L’alimentation crue est un mode d’alimentation fondé sur des aliments non transformés et généralement non chauffés. L’idée est de consommer les aliments dans leur état le plus naturel et le plus riche en nutriments.
Que comprend l’alimentation crue ?
- Fruits frais : Les fruits frais sont un élément principal de l’alimentation crue. Cela inclut les pommes, les bananes, les baies, les agrumes et des fruits exotiques tels que la mangue et la papaye. Les fruits fournissent une source riche en vitamines, minéraux et fibres.
- Légumes et feuilles vertes : Les légumes crus et les feuilles vertes constituent également une part importante de l’alimentation crue. On y compte les épinards, le chou frisé, les salades, les concombres, les tomates et les poivrons. Ces aliments sont riches en nutriments essentiels et en antioxydants.
- Noix et graines : Les noix et les graines sont des composants nutritifs de l’alimentation crue et apportent des graisses saines, des protéines ainsi que diverses vitamines et minéraux. Parmi les options courantes : amandes, noix, graines de lin et graines de chia.
- Fruits secs : Les fruits secs tels que les dattes, les raisins secs et les abricots sont prisés dans l’alimentation crue. Ils constituent une bonne source d’énergie et contiennent une variété de nutriments, mais présentent également une teneur élevée en sucres naturels.
- Pousses et germes : Les pousses et germes, par exemple de luzerne, de lentilles ou de haricots, sont des compléments nutritifs à l’alimentation crue. Ils contiennent des quantités élevées de protéines, de vitamines et d’enzymes.

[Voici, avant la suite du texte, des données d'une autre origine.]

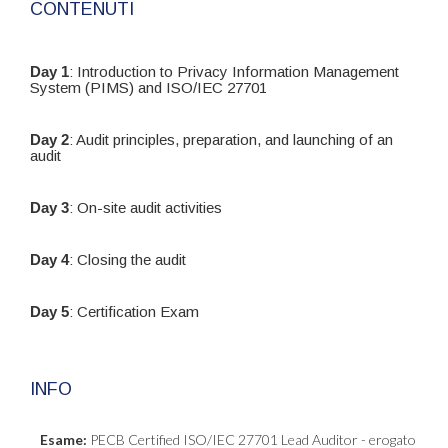
CONTENUTI
Day 1
: Introduction to Privacy Information Management
System (PIMS) and ISO/IEC 27701
Day 2
: Audit principles, preparation, and launching of an
audit
Day 3
: On-site audit activities
Day 4
: Closing the audit
Day 5
: Certification Exam
INFO
Esame:
PECB Certified ISO/IEC 27701 Lead Auditor - erogato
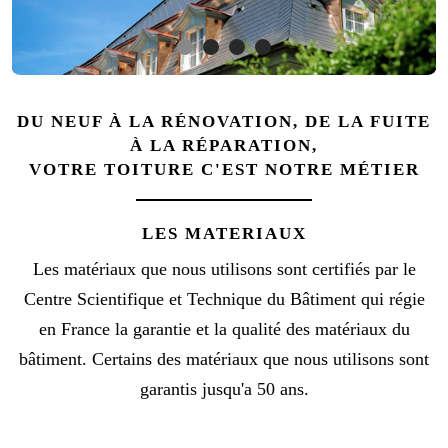
DU NEUF À LA RÉNOVATION, DE LA FUITE
À LA RÉPARATION,
VOTRE TOITURE C'EST NOTRE MÉTIER
LES MATERIAUX
Les matériaux que nous utilisons sont certifiés par le
Centre Scientifique et Technique du Bâtiment qui régie
en France la garantie et la qualité des matériaux du
bâtiment. Certains des matériaux que nous utilisons sont
garantis jusqu'a 50 ans.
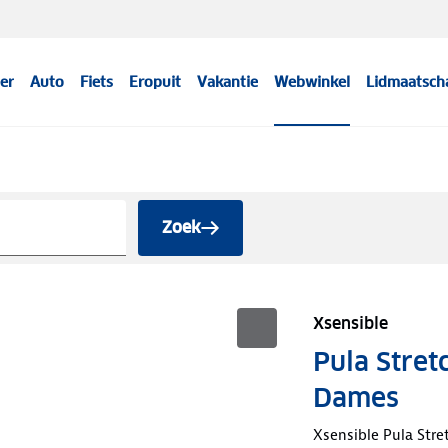
er
Auto
Fiets
Eropuit
Vakantie
Webwinkel
Lidmaatsch
Zoek
Xsensible
Pula Stre
Dames
Xsensible Pula Str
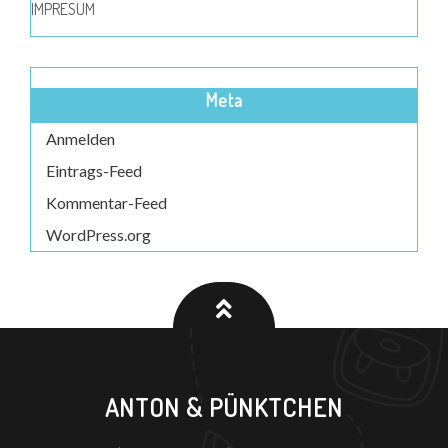
IMPRESUM
Meta
Anmelden
Eintrags-Feed
Kommentar-Feed
WordPress.org
ANTON & PÜNKTCHEN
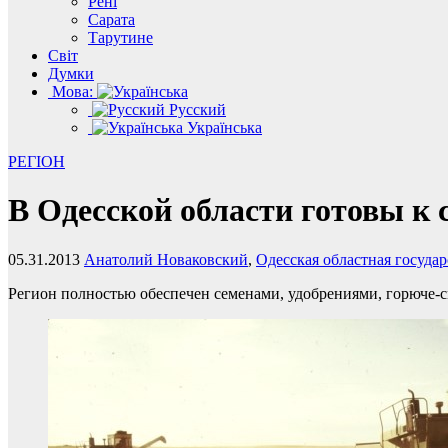
Рені
Сарата
Тарутине
Світ
Думки
Мова:
Русский
Українська
РЕГІОН
В Одесской области готовы к 
05.31.2013
Анатолий Новаковский
,
Одесская областная госуда
Регион полностью обеспечен семенами, удобрениями, горюче-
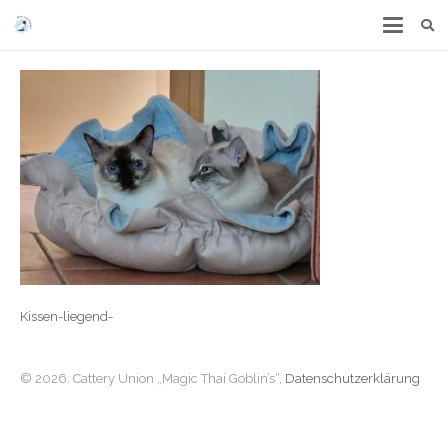
Kissen-liegend-
© 2026. Cattery Union „Magic Thai Goblin’s“,
Datenschutzerklärung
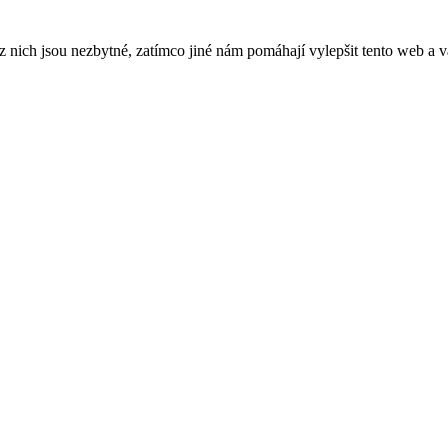
ich jsou nezbytné, zatímco jiné nám pomáhají vylepšit tento web a vá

- Algues et légumes marins : Les algues et légumes marins tels que nori, wakame et spiruline sont appréciés dans la cuisine crue. Ils sont particulièrement riches en minéraux, y compris en iode, et offrent des bénéfices spécifiques pour la santé.
- Aliments fermentés : Les aliments fermentés tels que la choucroute, le kimchi et les cultures vivantes présentes dans certains yaourts s’intègrent également à l’alimentation crue. Ils sont riches en probiotiques, qui favorisent la santé intestinale.
- Huiles et graisses non transformées : Les huiles et graisses non transformées, comme l’huile d’olive pressée à froid, l’huile de coco et l’avocat, font aussi partie de l’alimentation crue. Elles fournissent des acides gras essentiels et favorisent l’absorption des vitamines liposolubles.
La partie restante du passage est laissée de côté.